A quick word: Ronan Keating

By Lydia Jenkin

He's been busy releasing a solo album of Burt Bacharach songs earlier this year, and is back working as a mentor and judge on X-Factor Australia for a second season after successfully mentoring rocker Altiyan Childs to victory in the 2010 series. He'll be returning to New Zealand to perform two shows in February 2012.

Ronan Keating will perform with Sharon Corr at Auckland's Vector Arena in early February. Photo / Supplied
Ronan Keating will perform with Sharon Corr at Auckland's Vector Arena in early February. Photo / Supplied

You've been keeping very busy with the third series of X-Factor Australia, how do you keep a show like that feeling fresh - even for yourself, let alone the viewers - given that you've done it all before and we've seen it all before?
I think the key with a show like X-Factor is honesty. And if you as a judge are not honest, then the audience can see that and they get bored. So that's one thing I've always been, is honest. If someone is terrible, I'll tell them they're terrible, I'm not going to soften it up, but if someone is brilliant, I'll tell them. I think that's a strength of the panel this year, we're all very honest, and it's very funny at times.

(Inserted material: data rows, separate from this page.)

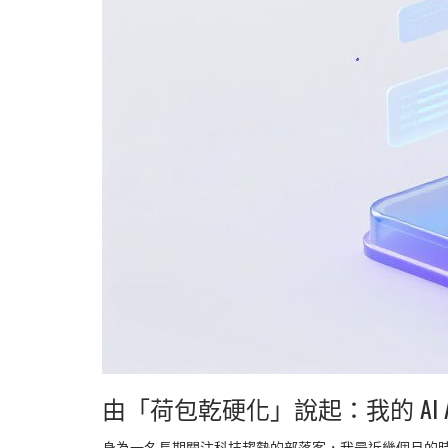
由「荷包乾硬化」說起：我的 AI A
身為一名長期關注科技趨勢的部落客，我最近幾個月的時間幾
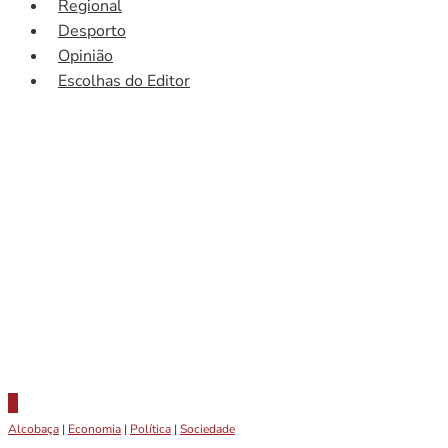
Regional
Desporto
Opinião
Escolhas do Editor
Alcobaça
|
Economia
|
Política
|
Sociedade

So with the TV job, is your life less of a rollercoaster and more of a merry-go-round?
Yeah, it's a merry-go-round for sure. TV is a different animal all together, and if you go into a show like X-Factor thinking as a producer as well as a judge, well, then it'll work, because it really is all about creating a great TV show.

Do you get any inspiration for your own music from working with the contestants?
Yeah, it's great to work hands-on with these acts and try to create something new and fresh. It has made me think a lot about my career and what I'm doing.

Do you still keep in touch with the winner of the previous series, Altiyan Childs, who you mentored, at all?
I've seen him a few times and we've talked. He came on the show a few weeks ago and we spoke, which was great, and he performed. But he's got a new manager now and he's trying to keep his head down, and you know, I spoke to him, and I hope he does get it right because I still believe in him as a talent.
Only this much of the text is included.